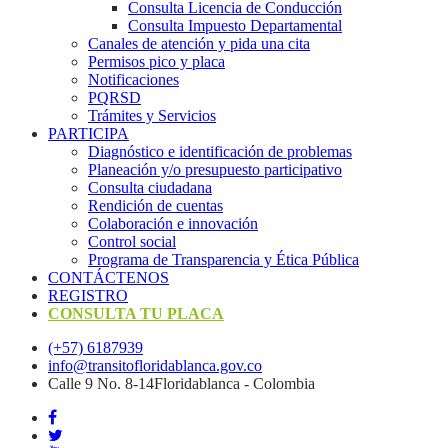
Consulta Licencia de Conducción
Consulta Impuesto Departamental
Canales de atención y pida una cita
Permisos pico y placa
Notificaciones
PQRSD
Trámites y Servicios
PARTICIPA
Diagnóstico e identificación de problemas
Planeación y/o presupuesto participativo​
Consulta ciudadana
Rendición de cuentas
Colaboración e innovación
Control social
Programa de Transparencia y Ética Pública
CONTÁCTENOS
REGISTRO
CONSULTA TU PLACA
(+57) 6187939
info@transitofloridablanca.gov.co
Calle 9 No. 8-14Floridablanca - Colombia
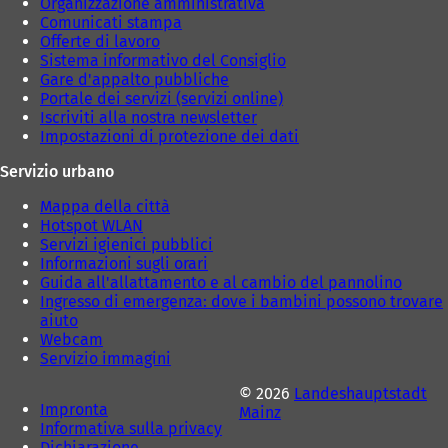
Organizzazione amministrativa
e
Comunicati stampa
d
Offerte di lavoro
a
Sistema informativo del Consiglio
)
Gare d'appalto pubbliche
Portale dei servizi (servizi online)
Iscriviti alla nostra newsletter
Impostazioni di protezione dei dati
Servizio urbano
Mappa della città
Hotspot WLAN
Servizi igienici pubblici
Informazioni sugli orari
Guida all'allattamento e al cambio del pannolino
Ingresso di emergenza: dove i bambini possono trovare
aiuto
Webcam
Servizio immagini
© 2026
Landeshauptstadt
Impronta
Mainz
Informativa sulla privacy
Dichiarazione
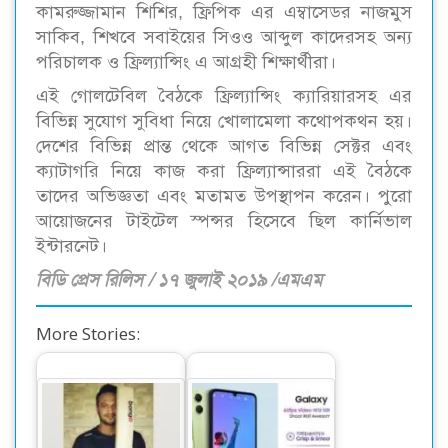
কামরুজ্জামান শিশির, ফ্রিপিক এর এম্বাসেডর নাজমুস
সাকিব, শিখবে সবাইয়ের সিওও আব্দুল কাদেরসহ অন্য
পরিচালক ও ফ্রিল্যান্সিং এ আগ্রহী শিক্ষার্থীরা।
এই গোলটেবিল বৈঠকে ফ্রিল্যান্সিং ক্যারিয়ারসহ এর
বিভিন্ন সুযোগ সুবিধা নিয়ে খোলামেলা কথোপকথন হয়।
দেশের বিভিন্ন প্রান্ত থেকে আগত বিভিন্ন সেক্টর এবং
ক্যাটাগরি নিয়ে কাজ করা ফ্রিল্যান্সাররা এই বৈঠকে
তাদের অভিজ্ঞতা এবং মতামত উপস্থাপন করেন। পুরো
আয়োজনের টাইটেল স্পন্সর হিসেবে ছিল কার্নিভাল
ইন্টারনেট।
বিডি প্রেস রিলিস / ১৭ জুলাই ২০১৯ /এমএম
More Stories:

════════════════════

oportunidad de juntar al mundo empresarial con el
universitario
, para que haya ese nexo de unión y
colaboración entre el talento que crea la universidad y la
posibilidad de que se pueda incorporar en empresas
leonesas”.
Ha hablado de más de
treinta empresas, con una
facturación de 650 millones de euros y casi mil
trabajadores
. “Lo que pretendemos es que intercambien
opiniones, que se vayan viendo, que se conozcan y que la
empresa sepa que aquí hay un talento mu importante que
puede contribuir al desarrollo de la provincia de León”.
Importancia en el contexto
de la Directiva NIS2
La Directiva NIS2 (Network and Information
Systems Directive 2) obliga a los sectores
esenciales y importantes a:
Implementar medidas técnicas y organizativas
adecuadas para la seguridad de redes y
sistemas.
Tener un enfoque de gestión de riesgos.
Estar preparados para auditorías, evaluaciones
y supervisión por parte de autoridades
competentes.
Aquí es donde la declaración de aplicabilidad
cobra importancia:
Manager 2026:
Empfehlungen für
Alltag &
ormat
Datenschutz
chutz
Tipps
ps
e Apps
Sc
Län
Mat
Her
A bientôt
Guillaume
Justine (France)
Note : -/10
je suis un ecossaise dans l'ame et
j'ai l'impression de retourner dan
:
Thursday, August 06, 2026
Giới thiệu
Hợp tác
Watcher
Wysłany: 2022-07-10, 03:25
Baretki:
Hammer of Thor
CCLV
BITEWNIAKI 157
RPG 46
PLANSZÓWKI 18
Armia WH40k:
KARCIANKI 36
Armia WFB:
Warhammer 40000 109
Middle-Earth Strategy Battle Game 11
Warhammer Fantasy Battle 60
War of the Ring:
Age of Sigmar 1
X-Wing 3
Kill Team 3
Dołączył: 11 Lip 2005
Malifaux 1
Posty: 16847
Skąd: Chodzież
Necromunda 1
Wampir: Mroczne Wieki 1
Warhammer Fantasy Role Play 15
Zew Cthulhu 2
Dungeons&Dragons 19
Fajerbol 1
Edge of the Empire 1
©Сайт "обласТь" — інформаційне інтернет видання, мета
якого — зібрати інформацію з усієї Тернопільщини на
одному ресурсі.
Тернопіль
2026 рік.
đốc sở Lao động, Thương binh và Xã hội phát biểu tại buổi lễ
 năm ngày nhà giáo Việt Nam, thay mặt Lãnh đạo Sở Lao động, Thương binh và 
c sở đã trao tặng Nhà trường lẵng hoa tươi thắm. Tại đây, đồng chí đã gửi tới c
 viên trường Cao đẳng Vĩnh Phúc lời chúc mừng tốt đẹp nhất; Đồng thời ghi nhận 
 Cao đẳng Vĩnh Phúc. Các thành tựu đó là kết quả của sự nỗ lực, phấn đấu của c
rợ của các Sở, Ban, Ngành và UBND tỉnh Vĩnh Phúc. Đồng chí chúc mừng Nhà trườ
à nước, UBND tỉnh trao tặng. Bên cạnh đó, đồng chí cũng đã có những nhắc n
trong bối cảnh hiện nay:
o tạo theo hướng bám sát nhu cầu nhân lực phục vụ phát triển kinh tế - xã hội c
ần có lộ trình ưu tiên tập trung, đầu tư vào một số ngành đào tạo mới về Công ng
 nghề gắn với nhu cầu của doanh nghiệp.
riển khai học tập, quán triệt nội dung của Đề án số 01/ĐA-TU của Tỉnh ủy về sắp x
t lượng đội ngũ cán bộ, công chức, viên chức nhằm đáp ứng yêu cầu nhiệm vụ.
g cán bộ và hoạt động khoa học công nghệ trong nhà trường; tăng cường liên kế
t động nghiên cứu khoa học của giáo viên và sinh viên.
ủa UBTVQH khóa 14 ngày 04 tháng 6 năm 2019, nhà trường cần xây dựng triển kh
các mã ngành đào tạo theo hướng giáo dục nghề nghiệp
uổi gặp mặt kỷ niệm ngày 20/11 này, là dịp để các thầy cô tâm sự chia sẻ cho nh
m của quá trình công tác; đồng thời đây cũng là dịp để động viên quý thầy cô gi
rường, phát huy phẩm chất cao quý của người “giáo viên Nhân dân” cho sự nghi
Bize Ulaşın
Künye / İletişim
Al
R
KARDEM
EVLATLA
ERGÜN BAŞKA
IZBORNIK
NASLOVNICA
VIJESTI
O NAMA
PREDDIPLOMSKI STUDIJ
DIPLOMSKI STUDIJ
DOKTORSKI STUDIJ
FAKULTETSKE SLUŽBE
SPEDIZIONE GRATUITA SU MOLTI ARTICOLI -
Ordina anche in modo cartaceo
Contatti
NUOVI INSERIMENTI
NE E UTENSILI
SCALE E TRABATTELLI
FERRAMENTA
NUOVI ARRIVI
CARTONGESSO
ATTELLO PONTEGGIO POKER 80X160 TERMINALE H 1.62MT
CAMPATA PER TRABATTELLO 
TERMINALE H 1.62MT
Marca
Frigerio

════════════════════

▶ [What to do] Once the line with "(+57) 6187939" has been found above, output that line and every later line exactly, stopping after the line with "Iscriviti alla nostra newsletter", and omit the pictures.

▶ [Reply to the task]
(+57) 6187939
info@transitofloridablanca.gov.co
Calle 9 No. 8-14Floridablanca - Colombia
Organizzazione amministrativa
e
Comunicati stampa
d
Offerte di lavoro
a
Sistema informativo del Consiglio
)
Gare d'appalto pubbliche
Portale dei servizi (servizi online)
Iscriviti alla nostra newsletter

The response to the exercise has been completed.